The following is a guest post by Jenny Paxson, an Administrative Assistant at the Packard Campus.
Friday, May 6 (7:30 p.m.)
Pay or Die (Allied Artists, 1960)
After he scored a big hit with the 1959 picture Al Capone, Allied Artists hired director/producer Richard Wilson for another Italian mobster movie, this one set in early twentieth-century New York City. The story is based on the actual account of New York Police Lieutenant Joseph Petrosino (played with gritty realism by Ernest Borgnine), an Italian American police detective who earned the respect of the immigrants in Little Italy and formed the Italian Squad of the police department in 1905 to battle “The Black Hand,” the old Sicilian term for the Mafia. Borgnine spoke fluent Italian so had no trouble with the Italian dialogue used throughout the film.
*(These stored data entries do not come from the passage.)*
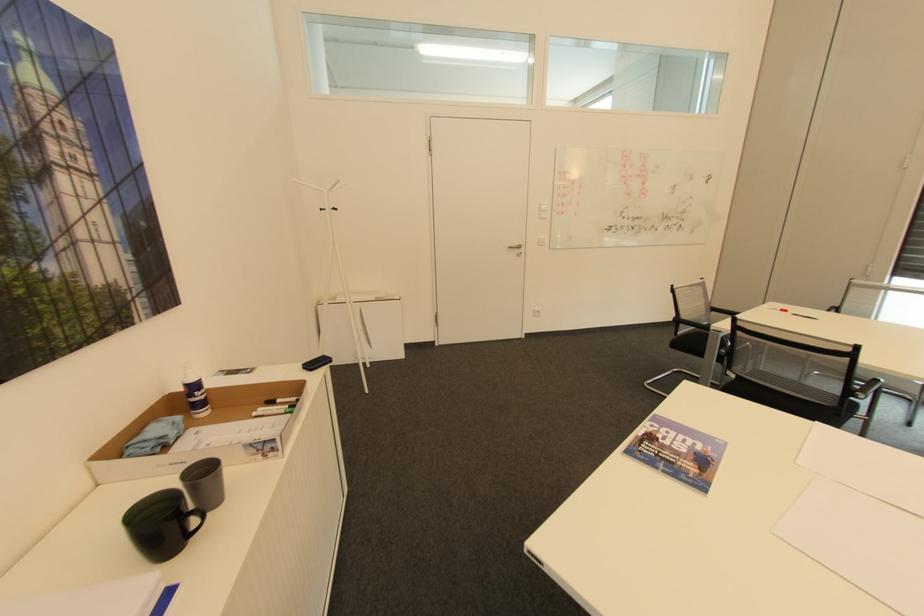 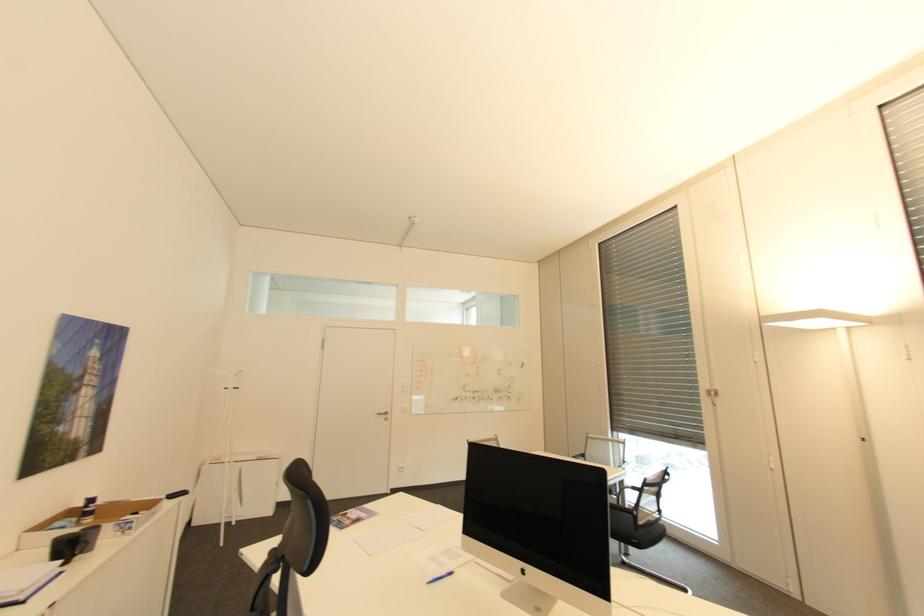 In the second image, find the point that corresponds to (524,246) in the first image.

(391, 413) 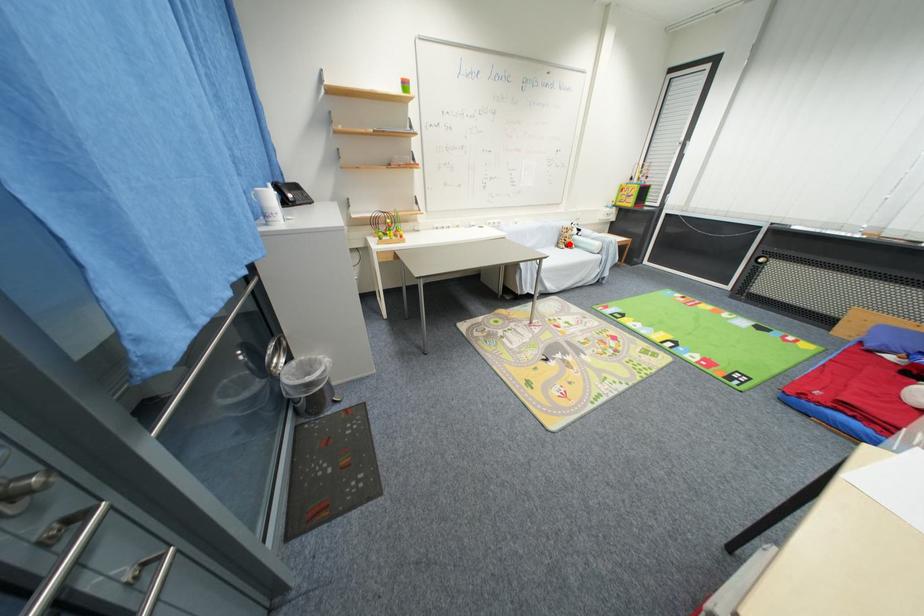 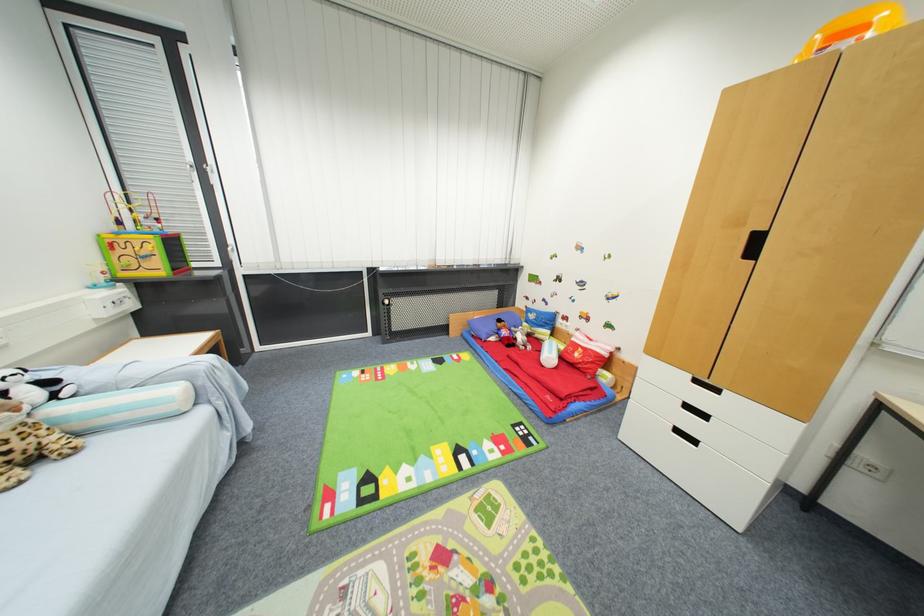 Question: I am providing you with two images of the same scene from different viewpoints. Image1 has a red point marked. In image2, the corresponding 3D location appears at what relative position? Reply with the corresponding letter.

Choices:
 (A) Closer
 (B) Farther

Answer: (A) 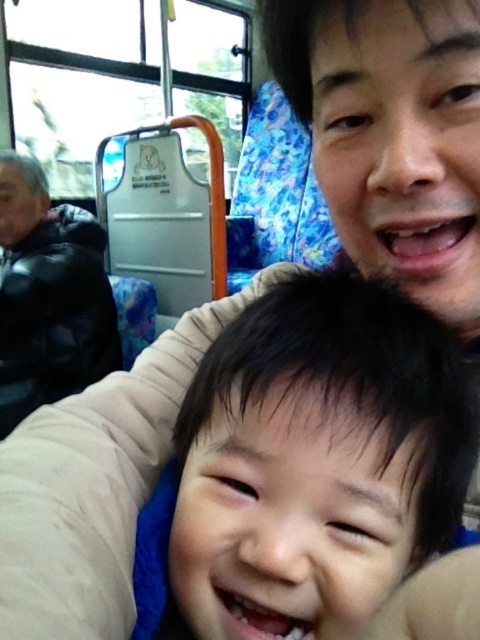 You are a photographer trying to capture the black matte hair at center and the black fuzzy jacket at left in the same frame. Based on their positions, which object should you adjust your camera to focus on first to ensure both are in the shot?

Since the black matte hair at center is to the right of the black fuzzy jacket at left, you should focus on the black fuzzy jacket at left first to ensure both are included in the frame.

You are a passenger on a bus and want to know if the black matte hair at center is above or below the black fuzzy jacket at left. Based on the scene description, what is the relationship between their positions?

The black matte hair at center is located below the black fuzzy jacket at left, so it is positioned underneath it.

Looking at the scene of the adult and child on the bus, where is the black matte hair at center in relation to the smooth skin face at upper right?

The black matte hair at center is to the left of the smooth skin face at upper right. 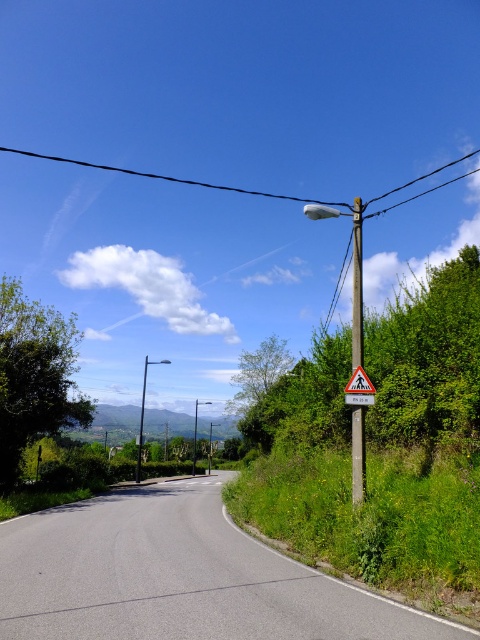 Question: Is metallic gray pole at upper right to the left of yellow plastic pedestrian crossing sign at upper right from the viewer's perspective?

Choices:
 (A) yes
 (B) no

Answer: (B)

Question: Which point appears farthest from the camera in this image?

Choices:
 (A) (357, 374)
 (B) (352, 451)

Answer: (A)

Question: Estimate the real-world distances between objects in this image. Which object is farther from the metallic gray pole at upper right?

Choices:
 (A) yellow plastic pedestrian crossing sign at upper right
 (B) black wire at upper center

Answer: (B)

Question: Which object appears farthest from the camera in this image?

Choices:
 (A) metallic gray pole at upper right
 (B) black wire at upper center
 (C) yellow plastic pedestrian crossing sign at upper right

Answer: (B)

Question: Can you confirm if metallic gray pole at upper right is bigger than yellow plastic pedestrian crossing sign at upper right?

Choices:
 (A) yes
 (B) no

Answer: (A)

Question: Does metallic gray pole at upper right have a lesser width compared to yellow plastic pedestrian crossing sign at upper right?

Choices:
 (A) yes
 (B) no

Answer: (B) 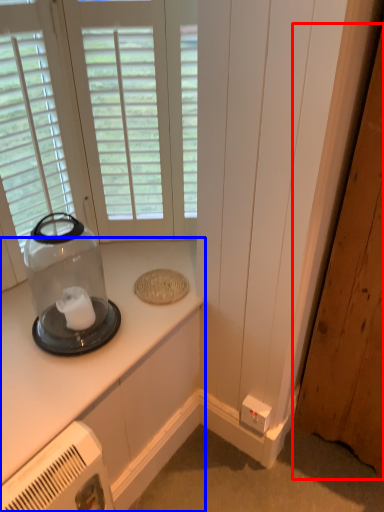 Question: Which of the following is the closest to the observer, door (highlighted by a red box) or countertop (highlighted by a blue box)?

Choices:
 (A) door
 (B) countertop

Answer: (A) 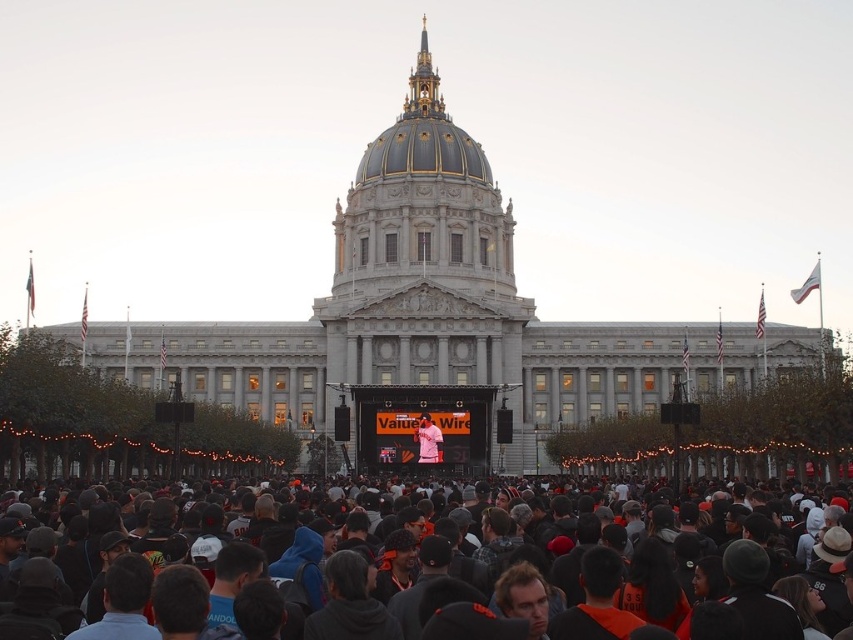 Can you confirm if black fabric crowd at center is positioned to the left of matte pink shirt at center?

Yes, black fabric crowd at center is to the left of matte pink shirt at center.

Can you confirm if black fabric crowd at center is smaller than matte pink shirt at center?

No, black fabric crowd at center is not smaller than matte pink shirt at center.

Which is behind, point (842, 609) or point (427, 454)?

The point (427, 454) is more distant.

Where is `black fabric crowd at center`? This screenshot has height=640, width=853. black fabric crowd at center is located at coordinates (831, 589).

Which is behind, point (483, 170) or point (428, 456)?

The point (483, 170) is behind.

Does gold-plated dome at center have a greater width compared to matte pink shirt at center?

Correct, the width of gold-plated dome at center exceeds that of matte pink shirt at center.

Does point (460, 147) come farther from viewer compared to point (428, 419)?

Yes, point (460, 147) is farther from viewer.

Locate an element on the screen. gold-plated dome at center is located at coordinates (422, 134).

Which is below, black fabric crowd at center or gold-plated dome at center?

black fabric crowd at center is below.

Is black fabric crowd at center shorter than gold-plated dome at center?

Yes, black fabric crowd at center is shorter than gold-plated dome at center.

Describe the element at coordinates (831, 589) in the screenshot. The height and width of the screenshot is (640, 853). I see `black fabric crowd at center` at that location.

The image size is (853, 640). What are the coordinates of `black fabric crowd at center` in the screenshot? It's located at (831, 589). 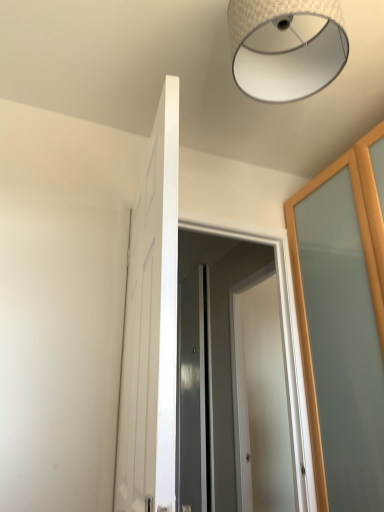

Wilson directs in a docu-realist style and Lucien Ballard’s unobtrusive black and white photography brings out the period detail in the street scene sets. 111 minutes.
Saturday, May 7 (2 p.m.)
Hester Street (Midwest Films, 1975)
Writer-director Joan Micklin Silver’s first feature-length film, Hester Street was an adaption of preeminent Yiddish author Abraham Cahan’s 1896 well-received first novel Yekl: A Tale of the New York Ghetto. The film brought to the screen a portrait of Eastern European Jewish life in America that historians have praised for its accuracy of detail and sensitivity to the challenges immigrants faced during their acculturation process. Shot in black-and-white and partly in Yiddish with English subtitles, the independent production focuses on stresses that occur when a “greenhorn” wife, played by Carol Kane (nominated for an Academy Award for her portrayal), and her young son arrive in New York City to join her Americanized husband. Silver, one of the first women directors of American features to emerge during the women’s liberation movement, shifted the story’s emphasis from the husband, as in the novel, to the wife. The film was added to the National Film Registry in 2011. 89 minutes.
Saturday, May 7 (7:30 p.m.)
Ragtime (Paramount, 1981)
Based on E.L. Doctorow’s best-selling historical novel of the same name, this multifaceted story, set in the New York City area, 1902 to 1912, weaves together the stories of both fictional and historically prominent characters such as Stanford White, Evelyn Nesbit, Harry Houdini, and Booker T. Washington. Perhaps it is best remembered today as the film that brought James Cagney back to the big screen after a twenty-year absence. The huge ensemble cast includes such other seasoned veterans as Donald O’Connor and Pat O’Brien, as well as a number of actors in the early days of their careers, such as Mandy Patinkin, Mary Steenburgen, Debbie Allen, and Jeff Daniels in his screen debut. Elizabeth McGovern and Howard E. Rollins Jr. both received Best Supporting Acting nominations. Directed by Milos Forman, the film garnered six additional Oscar nominations including Randy Newman for Best Original Score, Miroslav Ondrícek for Best Cinematography and Michael Weller for Best Adapted Screenplay. 155 minutes.